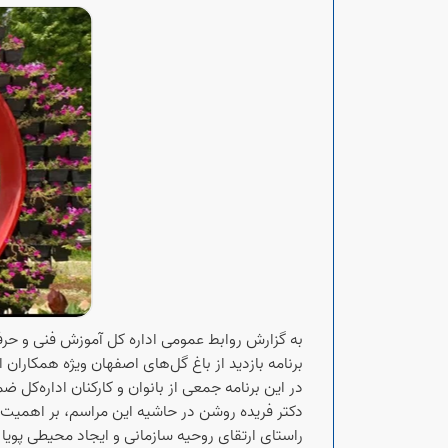
به گزارش روابط عمومی اداره کل آموزش فنی و حرف
برنامه بازدید از باغ گل‌های اصفهان ویژه همکاران 
در این برنامه جمعی از بانوان و کارکنان اداره‌کل
دکتر فریده روشن در حاشیه این مراسم، بر اهمیت نشا
راستای ارتقای روحیه سازمانی و ایجاد محیطی پویا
......
#### [YOUR TASK]
Write out the lines of the listing from the one with "دکتر فریده روشن" to the very end, inclusive, exactly as they appear and with nothing added.

#### [ANSWER TO THE PROBLEM]
دکتر فریده روشن در حاشیه این مراسم، بر اهمیت نشا
راستای ارتقای روحیه سازمانی و ایجاد محیطی پویا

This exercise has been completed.